### Task objective
Beginning with the opening line, set down each line of the material below exactly, stopping once the line with "Restaurant Hostess Required in Dubai" is done.

### Record extracts
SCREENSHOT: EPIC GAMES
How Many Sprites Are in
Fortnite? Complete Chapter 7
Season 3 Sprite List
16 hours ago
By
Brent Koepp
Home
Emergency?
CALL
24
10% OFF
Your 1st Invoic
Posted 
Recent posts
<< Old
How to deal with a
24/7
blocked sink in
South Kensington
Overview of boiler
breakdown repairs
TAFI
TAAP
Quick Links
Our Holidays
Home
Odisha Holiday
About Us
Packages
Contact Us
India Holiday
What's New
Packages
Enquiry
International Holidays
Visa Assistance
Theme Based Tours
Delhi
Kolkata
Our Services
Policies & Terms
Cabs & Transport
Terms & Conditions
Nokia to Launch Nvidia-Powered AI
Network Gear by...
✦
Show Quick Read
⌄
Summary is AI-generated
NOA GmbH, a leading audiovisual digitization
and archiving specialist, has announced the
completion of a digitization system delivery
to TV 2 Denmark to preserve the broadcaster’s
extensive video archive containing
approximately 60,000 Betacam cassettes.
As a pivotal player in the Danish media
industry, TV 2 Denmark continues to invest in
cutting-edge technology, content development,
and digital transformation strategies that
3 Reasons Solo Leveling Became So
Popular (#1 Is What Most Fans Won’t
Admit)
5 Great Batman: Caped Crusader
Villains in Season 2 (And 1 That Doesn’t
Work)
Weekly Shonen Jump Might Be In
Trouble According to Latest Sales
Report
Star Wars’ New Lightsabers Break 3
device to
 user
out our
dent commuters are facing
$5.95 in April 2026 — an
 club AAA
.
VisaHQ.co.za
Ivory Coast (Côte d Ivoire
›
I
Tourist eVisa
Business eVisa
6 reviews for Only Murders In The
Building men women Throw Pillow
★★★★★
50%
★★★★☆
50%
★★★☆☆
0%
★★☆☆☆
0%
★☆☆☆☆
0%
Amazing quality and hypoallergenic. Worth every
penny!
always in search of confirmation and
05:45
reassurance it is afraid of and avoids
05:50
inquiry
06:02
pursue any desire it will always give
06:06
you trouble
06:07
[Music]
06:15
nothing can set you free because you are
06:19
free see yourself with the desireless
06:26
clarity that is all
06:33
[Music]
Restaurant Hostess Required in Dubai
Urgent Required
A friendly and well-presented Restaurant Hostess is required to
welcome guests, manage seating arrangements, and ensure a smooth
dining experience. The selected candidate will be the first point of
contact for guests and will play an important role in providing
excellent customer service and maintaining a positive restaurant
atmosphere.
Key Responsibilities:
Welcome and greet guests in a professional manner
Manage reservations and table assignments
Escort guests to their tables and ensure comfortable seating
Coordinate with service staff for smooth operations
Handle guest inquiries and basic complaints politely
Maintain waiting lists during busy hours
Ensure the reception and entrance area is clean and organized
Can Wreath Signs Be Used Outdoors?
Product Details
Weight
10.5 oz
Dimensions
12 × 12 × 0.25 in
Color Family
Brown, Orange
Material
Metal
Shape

### Answer for this exercise
SCREENSHOT: EPIC GAMES
How Many Sprites Are in
Fortnite? Complete Chapter 7
Season 3 Sprite List
16 hours ago
By
Brent Koepp
Home
Emergency?
CALL
24
10% OFF
Your 1st Invoic
Posted 
Recent posts
<< Old
How to deal with a
24/7
blocked sink in
South Kensington
Overview of boiler
breakdown repairs
TAFI
TAAP
Quick Links
Our Holidays
Home
Odisha Holiday
About Us
Packages
Contact Us
India Holiday
What's New
Packages
Enquiry
International Holidays
Visa Assistance
Theme Based Tours
Delhi
Kolkata
Our Services
Policies & Terms
Cabs & Transport
Terms & Conditions
Nokia to Launch Nvidia-Powered AI
Network Gear by...
✦
Show Quick Read
⌄
Summary is AI-generated
NOA GmbH, a leading audiovisual digitization
and archiving specialist, has announced the
completion of a digitization system delivery
to TV 2 Denmark to preserve the broadcaster’s
extensive video archive containing
approximately 60,000 Betacam cassettes.
As a pivotal player in the Danish media
industry, TV 2 Denmark continues to invest in
cutting-edge technology, content development,
and digital transformation strategies that
3 Reasons Solo Leveling Became So
Popular (#1 Is What Most Fans Won’t
Admit)
5 Great Batman: Caped Crusader
Villains in Season 2 (And 1 That Doesn’t
Work)
Weekly Shonen Jump Might Be In
Trouble According to Latest Sales
Report
Star Wars’ New Lightsabers Break 3
device to
 user
out our
dent commuters are facing
$5.95 in April 2026 — an
 club AAA
.
VisaHQ.co.za
Ivory Coast (Côte d Ivoire
›
I
Tourist eVisa
Business eVisa
6 reviews for Only Murders In The
Building men women Throw Pillow
★★★★★
50%
★★★★☆
50%
★★★☆☆
0%
★★☆☆☆
0%
★☆☆☆☆
0%
Amazing quality and hypoallergenic. Worth every
penny!
always in search of confirmation and
05:45
reassurance it is afraid of and avoids
05:50
inquiry
06:02
pursue any desire it will always give
06:06
you trouble
06:07
[Music]
06:15
nothing can set you free because you are
06:19
free see yourself with the desireless
06:26
clarity that is all
06:33
[Music]
Restaurant Hostess Required in Dubai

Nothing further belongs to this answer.